- Original poster
- Directed by: Arthur Hiller
- Written by: Tina Pine Lester Pine
- Produced by: Herbert B. Leonard
- Starring: Alan Arkin Rita Moreno
- Cinematography: Andrew Laszlo
- Edited by: Anthony Ciccolini
- Music by: Dominic Frontiere
- Distributed by: United Artists
- Release date: May 27, 1969;
- Running time: 113 minutes
- Country: United States
- Language: English
- Box office: $2 million (US/ Canada rentals)

= Popi =

1969 film by Arthur Hiller

Popi is a 1969 American comedy-drama film directed by Arthur Hiller, and starring Alan Arkin (in the title role) and Rita Moreno. The screenplay was written by Tina Pine and Lester Pine. The film focuses on a Puerto Rican widower struggling to raise his two young sons in the New York City neighborhood of Spanish Harlem.

==Plot==
Abraham Rodriguez, known as Popi to his sons Luis and Junior, supports them by working three jobs, leaving him little time to supervise them. He hopes to earn enough to marry his girlfriend Lupe and move the family into a better home in Brooklyn. Then reality crashes in as the boys see gangs do violence in the neighborhood and are even victimized when their clothes are stolen from them. While working at a banquet in New York for Cuban exiles, he hatches an idea. Realizing his boys have a better chance of making good as political refugees than products of the ghetto in which he's raising them, he plots to set them adrift in a rowboat off the coast of Miami Beach in the hope they will be mistaken for escapees from Cuba and offered asylum. After teaching them how to row a boat in the lake in Central Park and how to handle a motorboat on the East River, they depart for Florida.

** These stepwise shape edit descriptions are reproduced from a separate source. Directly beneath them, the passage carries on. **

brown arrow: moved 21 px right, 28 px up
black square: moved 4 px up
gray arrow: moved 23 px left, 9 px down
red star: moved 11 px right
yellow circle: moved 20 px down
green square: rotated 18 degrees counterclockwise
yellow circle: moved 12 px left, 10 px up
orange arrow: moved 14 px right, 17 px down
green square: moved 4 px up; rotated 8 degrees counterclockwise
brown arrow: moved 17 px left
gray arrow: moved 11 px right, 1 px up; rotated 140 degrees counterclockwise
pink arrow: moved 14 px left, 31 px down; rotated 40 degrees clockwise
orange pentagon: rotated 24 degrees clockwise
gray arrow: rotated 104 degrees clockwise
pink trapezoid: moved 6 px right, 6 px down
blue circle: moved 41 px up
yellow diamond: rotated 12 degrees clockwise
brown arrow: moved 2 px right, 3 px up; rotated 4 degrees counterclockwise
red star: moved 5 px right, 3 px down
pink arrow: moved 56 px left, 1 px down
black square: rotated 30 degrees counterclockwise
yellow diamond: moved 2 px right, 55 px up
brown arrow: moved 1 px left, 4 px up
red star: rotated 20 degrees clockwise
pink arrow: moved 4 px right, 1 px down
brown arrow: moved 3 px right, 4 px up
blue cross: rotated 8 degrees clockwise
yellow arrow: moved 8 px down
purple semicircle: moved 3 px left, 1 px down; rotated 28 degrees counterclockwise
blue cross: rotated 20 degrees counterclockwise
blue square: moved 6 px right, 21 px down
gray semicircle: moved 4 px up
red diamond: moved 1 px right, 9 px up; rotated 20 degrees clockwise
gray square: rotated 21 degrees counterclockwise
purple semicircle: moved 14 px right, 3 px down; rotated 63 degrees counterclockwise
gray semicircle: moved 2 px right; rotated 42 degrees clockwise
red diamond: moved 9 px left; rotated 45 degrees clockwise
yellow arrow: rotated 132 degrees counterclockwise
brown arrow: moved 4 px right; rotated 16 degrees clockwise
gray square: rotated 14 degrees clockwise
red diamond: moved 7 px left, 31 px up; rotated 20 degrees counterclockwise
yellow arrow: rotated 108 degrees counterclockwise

Popi steals a boat in Miami Beach and tells the boys to take it out until they run out of fuel, then remove the outboard motor and begin to row back to shore. When he is unable to convince the Coast Guard that the boys are out there, he fears they are lost until he hears a radio report about the heroic rescue of two young "Cuban" boys. Luis and Junior, suffering from dehydration and severe sunburn. The boys are hospitalized, and soon find themselves indundated with flowers and toys from thousands of well-wishers, many of whom offer to adopt them. Wearing a disguise, Popi sneaks into their hospital room and tries to convince them they are better off being raised by wealthy parents. The three begin to argue loudly in English, alerting the staff and prompting Popi to flee, followed by his sons. Much to the relief of the boys, their hoax is exposed, and they happily return to their impoverished life in the barrio with their loving father.

==Cast==
- Alan Arkin as Abraham Rodriguez
- Rita Moreno as Lupe
- Reuben Figueroa as Luis
- Miguel Alejandro as Junior
- Louis Zorich as Penebaz

==Critical reception==
The movie opened to good reviews, with Arkin especially being singled out for praise. Roger Ebert of the Chicago Sun-Times said the film "splits apart in the middle. The first half, set in New York, is rich and warm, filled with the flavor of city life. The second half, involving the Florida plan, functions only on the level of TV situation comedy. It is simply not believable . . . That is not to say that Popi isn't an engaging movie. It is, largely because the kids were well cast and because of Arkin."

Variety observed, "Arkin is given too much free rein for his very personal style, and is sometimes guilty of working a scene, meant to be poignant or even dramatic, for a laugh, which he usually gets. The undecided mood of the film works against it for any lasting impression on the viewer."

==Awards and nominations==
For the second year in a row, Alan Arkin won the Kansas City Film Critics Circle Award for Best Actor, after being honored the previous year for his performance in The Heart Is a Lonely Hunter. He was nominated for the Golden Globe Award for Best Actor – Motion Picture Drama but lost to John Wayne in True Grit.

Tina Pine and Lester Pine were nominated for the Writers Guild of America Award for Best Original Screenplay but lost to William Goldman for Butch Cassidy and the Sundance Kid.

== TV series ==
A TV series with the same name, a sitcom based on the same subject, aired in 1976, starring Héctor Elizondo as Popi.

==Home media==
The film was released on DVD in fullscreen format on April 1, 2003. It has audio tracks in English and Spanish and subtitles in English, Spanish, and French.